→ **WHAT YOU SHOULD DO**
Count up every line of the data in which "ділянці" occurs. The reply is one number and nothing more.

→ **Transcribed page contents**
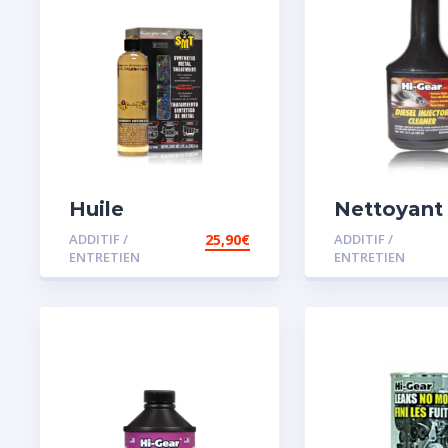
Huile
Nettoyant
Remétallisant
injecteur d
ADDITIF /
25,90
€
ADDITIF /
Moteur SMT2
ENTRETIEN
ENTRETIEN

==

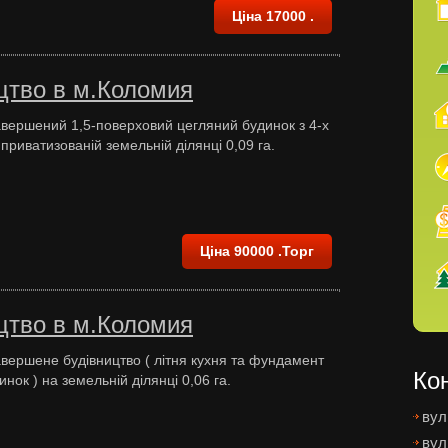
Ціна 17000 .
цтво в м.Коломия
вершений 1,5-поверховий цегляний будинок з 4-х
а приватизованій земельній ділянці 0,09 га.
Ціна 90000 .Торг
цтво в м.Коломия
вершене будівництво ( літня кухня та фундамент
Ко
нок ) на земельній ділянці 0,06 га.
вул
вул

==

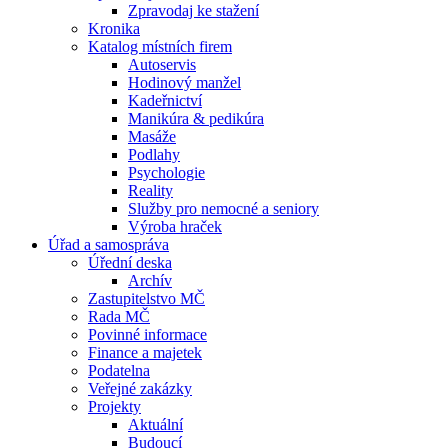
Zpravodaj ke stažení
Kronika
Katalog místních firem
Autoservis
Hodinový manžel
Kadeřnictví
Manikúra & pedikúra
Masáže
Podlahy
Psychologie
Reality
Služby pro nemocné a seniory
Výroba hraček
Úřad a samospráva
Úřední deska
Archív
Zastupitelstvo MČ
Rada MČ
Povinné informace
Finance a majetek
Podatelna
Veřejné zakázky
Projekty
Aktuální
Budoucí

→ **ANSWER TO THE PROBLEM**
2